╭─ Data

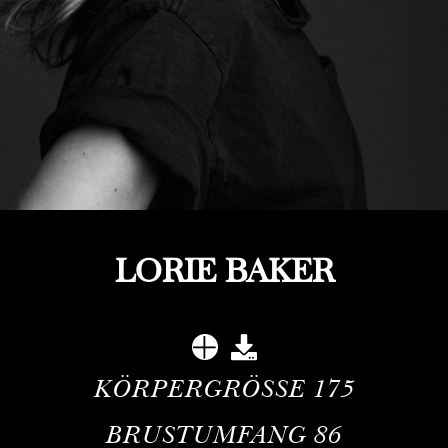
LORIE BAKER
KÖRPERGRÖSSE
175
BRUSTUMFANG
86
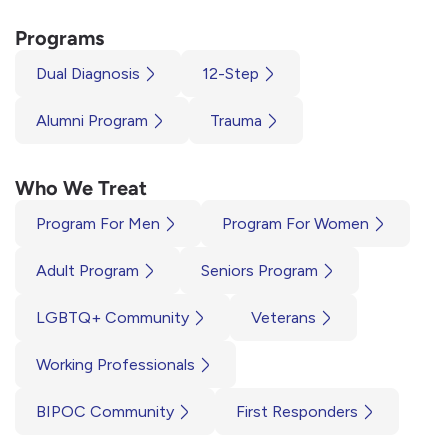
Programs
Dual Diagnosis
12-Step
Alumni Program
Trauma
Who We Treat
Program For Men
Program For Women
Adult Program
Seniors Program
LGBTQ+ Community
Veterans
Working Professionals
BIPOC Community
First Responders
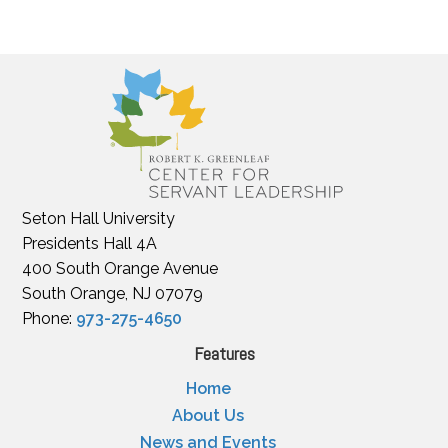
Seton Hall University
Presidents Hall 4A
400 South Orange Avenue
South Orange, NJ 07079
Phone:
973-275-4650
Features
Home
About Us
News and Events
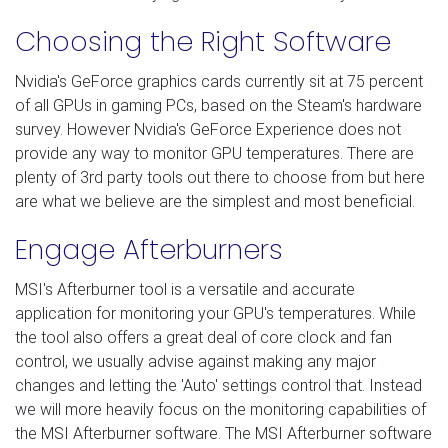
Choosing the Right Software
Nvidia's GeForce graphics cards currently sit at 75 percent
of all GPUs in gaming PCs, based on the Steam's hardware
survey. However Nvidia's GeForce Experience does not
provide any way to monitor GPU temperatures. There are
plenty of 3rd party tools out there to choose from but here
are what we believe are the simplest and most beneficial.
Engage Afterburners
MSI's Afterburner tool is a versatile and accurate
application for monitoring your GPU's temperatures. While
the tool also offers a great deal of core clock and fan
control, we usually advise against making any major
changes and letting the 'Auto' settings control that. Instead
we will more heavily focus on the monitoring capabilities of
the MSI Afterburner software. The MSI Afterburner software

╰─

### Your task
Set down all of the entries exactly as they appear, but keep the images out.

### Written solution
LORIE BAKER
KÖRPERGRÖSSE
175
BRUSTUMFANG
86
Programs
Dual Diagnosis
12-Step
Alumni Program
Trauma
Who We Treat
Program For Men
Program For Women
Adult Program
Seniors Program
LGBTQ+ Community
Veterans
Working Professionals
BIPOC Community
First Responders
Seton Hall University
Presidents Hall 4A
400 South Orange Avenue
South Orange, NJ 07079
Phone:
973-275-4650
Features
Home
About Us
News and Events
Choosing the Right Software
Nvidia's GeForce graphics cards currently sit at 75 percent
of all GPUs in gaming PCs, based on the Steam's hardware
survey. However Nvidia's GeForce Experience does not
provide any way to monitor GPU temperatures. There are
plenty of 3rd party tools out there to choose from but here
are what we believe are the simplest and most beneficial.
Engage Afterburners
MSI's Afterburner tool is a versatile and accurate
application for monitoring your GPU's temperatures. While
the tool also offers a great deal of core clock and fan
control, we usually advise against making any major
changes and letting the 'Auto' settings control that. Instead
we will more heavily focus on the monitoring capabilities of
the MSI Afterburner software. The MSI Afterburner software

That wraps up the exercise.